### Assignment:
Copies of all lines containing the string "July" are needed from the data below.

-------- Extracted information

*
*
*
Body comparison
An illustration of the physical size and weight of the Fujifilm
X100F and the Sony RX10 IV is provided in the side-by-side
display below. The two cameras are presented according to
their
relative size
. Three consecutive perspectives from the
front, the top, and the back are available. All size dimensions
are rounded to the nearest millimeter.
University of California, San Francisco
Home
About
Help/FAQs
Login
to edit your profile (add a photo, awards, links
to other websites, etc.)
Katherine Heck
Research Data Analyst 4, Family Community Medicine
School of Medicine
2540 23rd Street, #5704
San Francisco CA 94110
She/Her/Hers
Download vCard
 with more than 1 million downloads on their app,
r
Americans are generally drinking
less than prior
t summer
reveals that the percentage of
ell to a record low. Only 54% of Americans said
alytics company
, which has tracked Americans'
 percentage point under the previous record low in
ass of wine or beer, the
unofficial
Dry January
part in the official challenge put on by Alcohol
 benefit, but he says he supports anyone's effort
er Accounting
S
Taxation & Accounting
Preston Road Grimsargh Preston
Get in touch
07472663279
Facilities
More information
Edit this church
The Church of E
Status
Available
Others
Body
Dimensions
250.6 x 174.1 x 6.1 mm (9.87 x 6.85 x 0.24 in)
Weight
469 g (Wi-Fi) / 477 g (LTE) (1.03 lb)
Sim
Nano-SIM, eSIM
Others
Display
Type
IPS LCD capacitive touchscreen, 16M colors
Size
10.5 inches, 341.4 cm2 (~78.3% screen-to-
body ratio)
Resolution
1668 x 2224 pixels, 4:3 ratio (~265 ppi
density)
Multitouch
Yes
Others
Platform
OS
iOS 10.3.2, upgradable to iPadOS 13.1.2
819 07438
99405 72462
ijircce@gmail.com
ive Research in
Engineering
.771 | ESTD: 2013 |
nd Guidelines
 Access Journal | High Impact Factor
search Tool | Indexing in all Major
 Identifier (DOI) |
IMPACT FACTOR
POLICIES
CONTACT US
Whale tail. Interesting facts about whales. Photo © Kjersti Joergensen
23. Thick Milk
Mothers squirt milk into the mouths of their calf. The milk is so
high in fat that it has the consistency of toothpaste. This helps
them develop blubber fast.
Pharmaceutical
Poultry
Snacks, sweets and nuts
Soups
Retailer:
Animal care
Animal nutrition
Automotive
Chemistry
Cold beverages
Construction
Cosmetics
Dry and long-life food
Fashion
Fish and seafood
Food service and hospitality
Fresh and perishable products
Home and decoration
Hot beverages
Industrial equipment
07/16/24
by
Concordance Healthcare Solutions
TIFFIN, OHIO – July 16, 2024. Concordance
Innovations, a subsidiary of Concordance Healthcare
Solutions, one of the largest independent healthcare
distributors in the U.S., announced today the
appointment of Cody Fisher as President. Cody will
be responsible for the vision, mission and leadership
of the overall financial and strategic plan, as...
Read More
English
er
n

----------------
-------- Extracted information

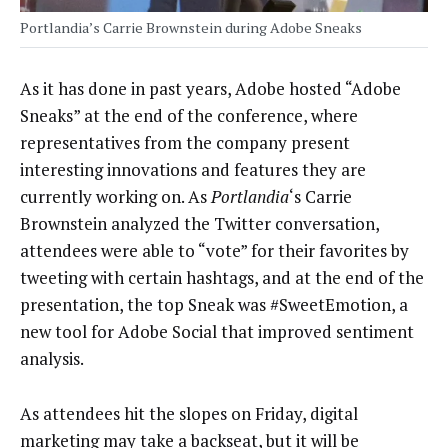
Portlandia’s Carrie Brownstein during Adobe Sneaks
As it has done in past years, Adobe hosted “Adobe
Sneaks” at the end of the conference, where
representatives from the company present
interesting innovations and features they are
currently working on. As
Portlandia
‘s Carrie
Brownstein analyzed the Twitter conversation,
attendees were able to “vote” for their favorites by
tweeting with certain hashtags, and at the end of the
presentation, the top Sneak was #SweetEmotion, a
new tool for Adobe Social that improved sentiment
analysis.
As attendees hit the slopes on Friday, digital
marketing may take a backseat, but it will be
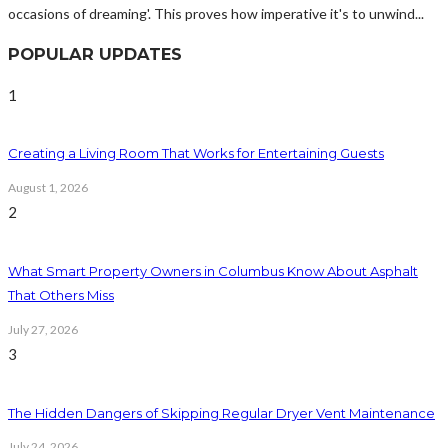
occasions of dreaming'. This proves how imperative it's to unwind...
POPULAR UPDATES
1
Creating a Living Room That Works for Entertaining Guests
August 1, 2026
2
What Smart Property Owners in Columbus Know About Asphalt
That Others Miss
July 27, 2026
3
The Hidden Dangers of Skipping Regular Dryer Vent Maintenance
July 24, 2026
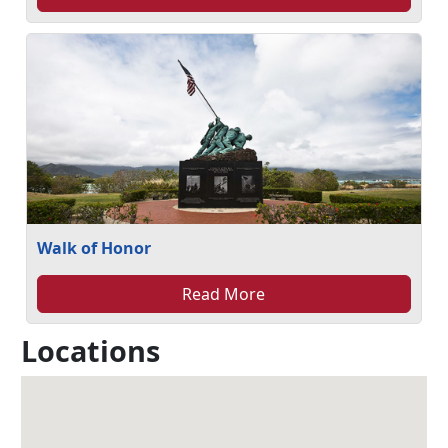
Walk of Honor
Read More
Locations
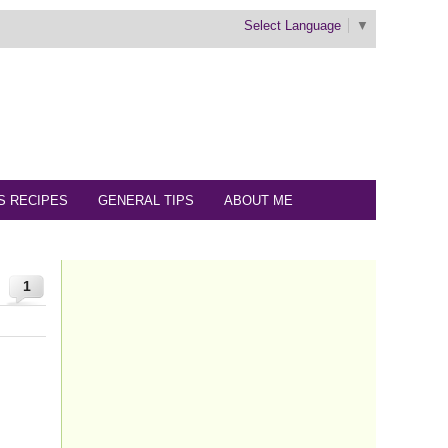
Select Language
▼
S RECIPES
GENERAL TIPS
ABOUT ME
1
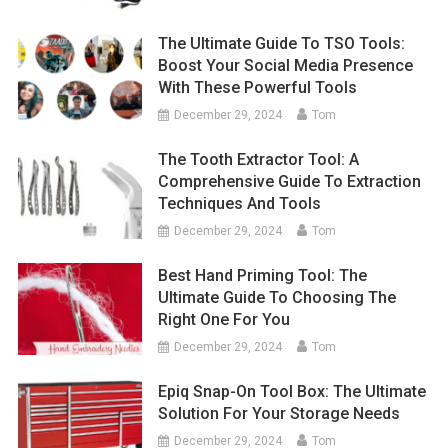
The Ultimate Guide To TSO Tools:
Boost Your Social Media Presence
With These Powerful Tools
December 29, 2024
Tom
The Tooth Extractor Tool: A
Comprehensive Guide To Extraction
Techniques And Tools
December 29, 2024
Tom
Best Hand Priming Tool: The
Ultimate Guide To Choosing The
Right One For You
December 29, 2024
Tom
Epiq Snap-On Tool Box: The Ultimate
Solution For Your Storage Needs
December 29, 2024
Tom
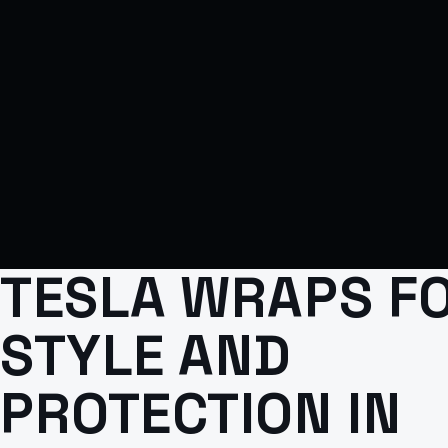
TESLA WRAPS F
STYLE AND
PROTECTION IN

----------------

### Response below:
TIFFIN, OHIO – July 16, 2024. Concordance
July 27, 2026
July 24, 2026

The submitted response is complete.